Als Erlensee unter Wasser stand: Vor 40 Jahren wurde der Ortskern von Langendiebach überschwemmt

Der Hof von Hansheinrich und Erna Mickel liegt mitten in Langendiebach an der Friedrich-Ebert-Straße/Ecke Fallbachstraße. Im gemütlich plätschernden Fallbach, der damals in seinem Bett noch eingemauert und verrohrt war, ließ der Landwirt täglich seine Enten schwimmen.
In der Nacht vom 10. zum 11. August 1981 allerdings sollte das unscheinbare Gewässer die Ortsmitte unter Wasser setzen. Die Eheleute und auch Schwager Wolfram Heitzenröder, 1981 stellvertretender Ortsbrandmeister und mitten im Geschehen, erinnern sich an diese Tage noch immer sehr genau. Und sie haben für den HANAUER ANZEIGER ihr Fotoalbum aus dieser aufregenden Zeit geöffnet.
Vier Tage lang hatte es nur geregnet, erzählen die Ehepaare. Erna Mickel hat den ganzen Tag über Kuchen gebacken. Ihre Cousine Eleonore Clement würde am 11. August 1981 schließlich ihren 50. Geburtstag feiern und das Fest würde wie jedes Jahr auf dem Hof der Mickels stattfinden.
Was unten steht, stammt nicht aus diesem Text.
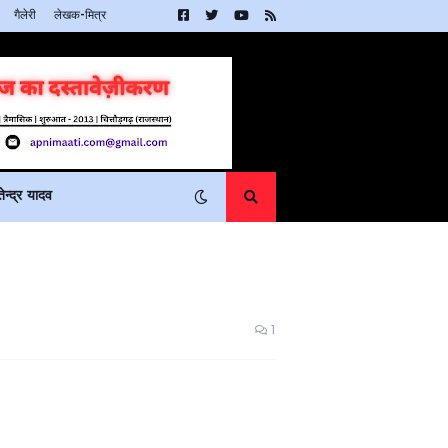
गैलेरी
लेखक-मित्र
न्द्र यादव
1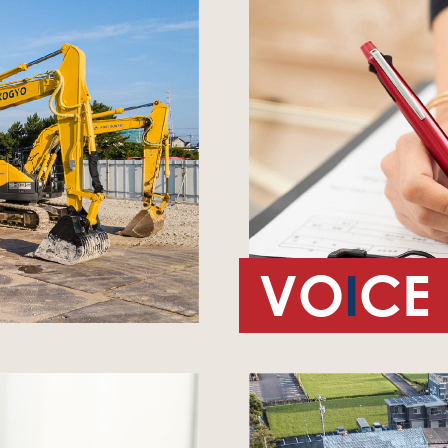
VO
I
CE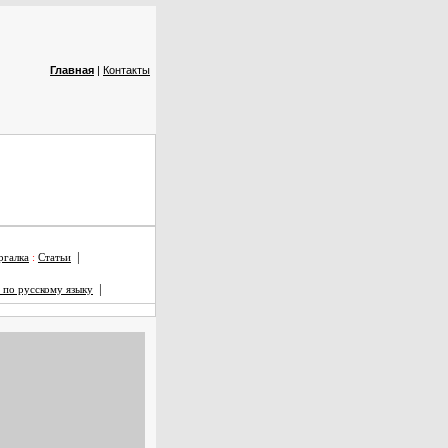
Главная
|
Контакты
|
галка
:
Статьи
|
 по русскому языку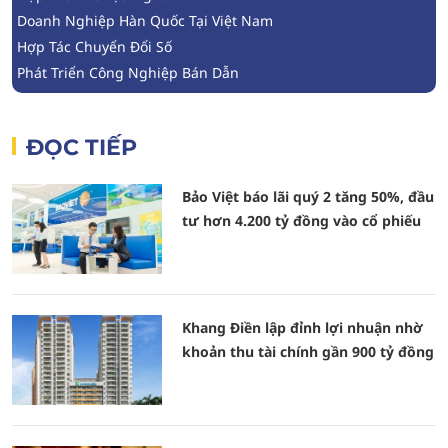
Doanh Nghiệp Hàn Quốc Tại Việt Nam
Hợp Tác Chuyển Đổi Số
Phát Triển Công Nghiệp Bán Dẫn
ĐỌC TIẾP
Bảo Việt báo lãi quý 2 tăng 50%, đầu
tư hơn 4.200 tỷ đồng vào cổ phiếu
Khang Điền lập đỉnh lợi nhuận nhờ
khoản thu tài chính gần 900 tỷ đồng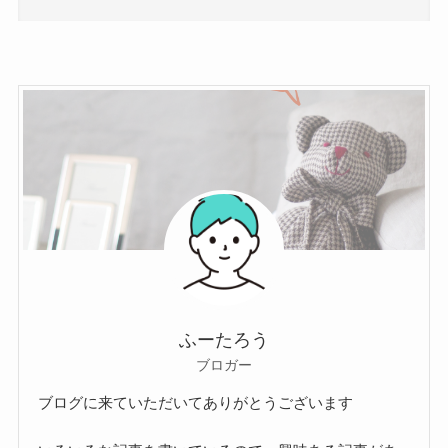
ふーたろう
ブロガー
ブログに来ていただいてありがとうございます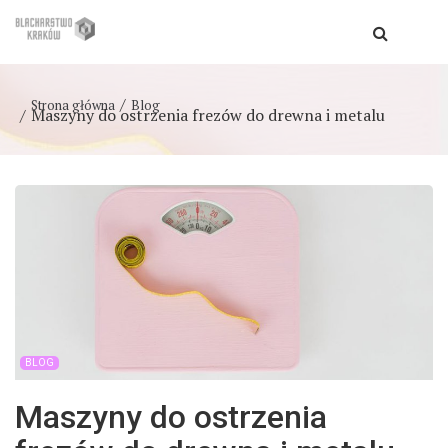
Strona główna
Blog
Maszyny do ostrzenia frezów do drewna i metalu
BLOG
Maszyny do ostrzenia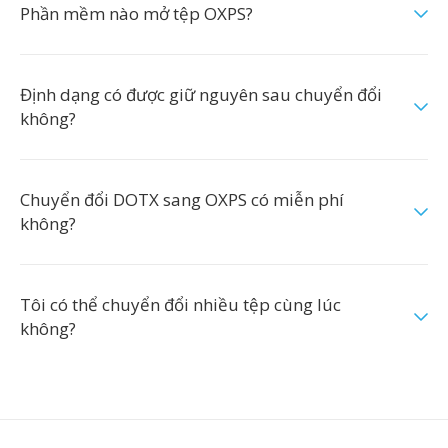
Phần mềm nào mở tệp OXPS?
Định dạng có được giữ nguyên sau chuyển đổi
không?
Chuyển đổi DOTX sang OXPS có miễn phí
không?
Tôi có thể chuyển đổi nhiều tệp cùng lúc
không?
„Wir feiern immer zusammen“, erklärt Erna Mickel und meinte damit den großen Kreis aus Familie, Verwandten und Freunden. Deshalb war sie überhaupt nicht davon begeistert, als ihr Ehemann mitten in der Nacht vor dem großen Fest sagte „Steh auf! Das Wasser steigt.“ Sie ließ ihn sogar die Kellerfenster mit Holzbohlen, Lochziegel und Schotter alleine abdichten. Hansheinrich Mickel nahm einfach alles, was er auf dem Hof finden konnte und arbeitete gegen die Zeit und das steigende Wasser.
Morgens gegen drei Uhr heulten schließlich die Sirenen: Katastrophenalarm wurde ausgelöst. Als die Hochwasserwelle aus Hüttengesäß in Langendiebach ankam, war Hansheinrich Mickel einer der wenigen, der darauf vorbereitet war. Fallbach und der Landwehrgraben überfluteten innerhalb weniger Minuten den Ortskern von Langendiebach. „Das Wasser lief durch die Fenster und vor allem über die Außentreppen in die Keller. Die Feuerwehren versuchten mit Bohlen, die Fallbach (regionaler Sprachgebrauch, Anm. d. Red.) in Schach zu halten“, erinnert sich Wolfram Heitzenröder.
Mit Sandsäcken versuchten die Menschen Fenster und Türen abzudichten und ihre Häuser zu schützen. Vollgelaufene Keller wurden abgepumpt, damit vor allem von halb gefüllten Öltanks, die in Kellern und Höfen aufschwammen, keine Gefahr drohte. Trotzdem waren damals viele Heizungen nach dem Hochwasser nicht mehr zu retten. Der Einsatz der Feuerwehrleute, die aus Bruchköbel, Neuberg, Ravelshausen und Heldenbergen zu Hilfe eilten, war nicht ungefährlich. Das Wasser auf der Straße strömte mit einiger Geschwindigkeit durch den Ort. In der Landwehrstraße kamen direkt vor Heitzenröder die Kanaldeckel hoch. „Das siehst du nicht, wenn das Wasser drüber läuft.“

An die Aufregung, Hektik und den Schrecken jener Tage erinnern sich die über 80-jährigen Ehepaare bis heute sehr genau. Als die größte Gefahr vorüber war und das Wasser sich zurückzog, dokumentierte das Ehepaar Mickel das außergewöhnliche Ereignis in einem Fotoalbum. Auch die Zeitungsberichte des HANAUER ANZEIGER sind hier eingeklebt.
In einem dieser Berichte heißt es: „Bürgermeister Erich Wörner, der mit einigen Rathaus-Mitarbeitern vor Ort war, betonte, daß es eine solch verheerende Überschwemmung in Langendiebach bisher nicht gegeben habe.“ Und weiter wird berichtet, dass die Männer der Wachenbuchener Wehr die Aufgabe übernahmen, die Sport- und Kulturhalle zu sichern, deren Keller mit den dortigen Kegelbahnen voll Wasser liefen. In Langendiebach sank schließlich gegen 16 Uhr der Wasserstand und die Inhaber der kleinen Läden konnten aufatmen. Die Geschäfte waren trocken geblieben. Wolfram Heitzenröder, der von 1947 bis 1996 für die Verwaltung in Langendiebach und später Erlensee tätig war, sagt, dass die Stadt Erlensee aus der damaligen Überflutung Konsequenzen gezogen habe.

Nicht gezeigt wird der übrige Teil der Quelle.